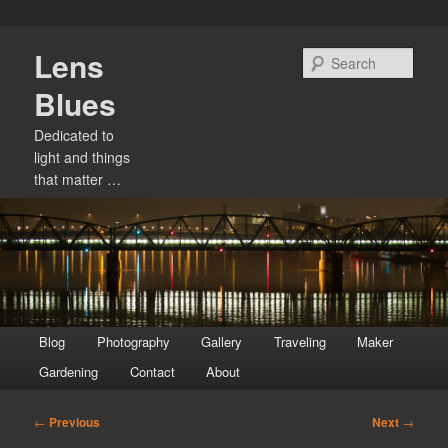
Skip
Lens
to
Sear
primary
Blues
content
Dedicated to
light and things
that matter …
Main
Blog
Photography
Gallery
Traveling
Maker
menu
Gardening
Contact
About
Post
←
Previous
Next
→
navigation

- **PROBLEM TO WORK ON**
Reproduce the data above without a single change, please, but without its pictures.

- **SOLUTION TO THIS TASK**
Skip
Lens
to
Sear
primary
Blues
content
Dedicated to
light and things
that matter …
Main
Blog
Photography
Gallery
Traveling
Maker
menu
Gardening
Contact
About
Post
←
Previous
Next
→
navigation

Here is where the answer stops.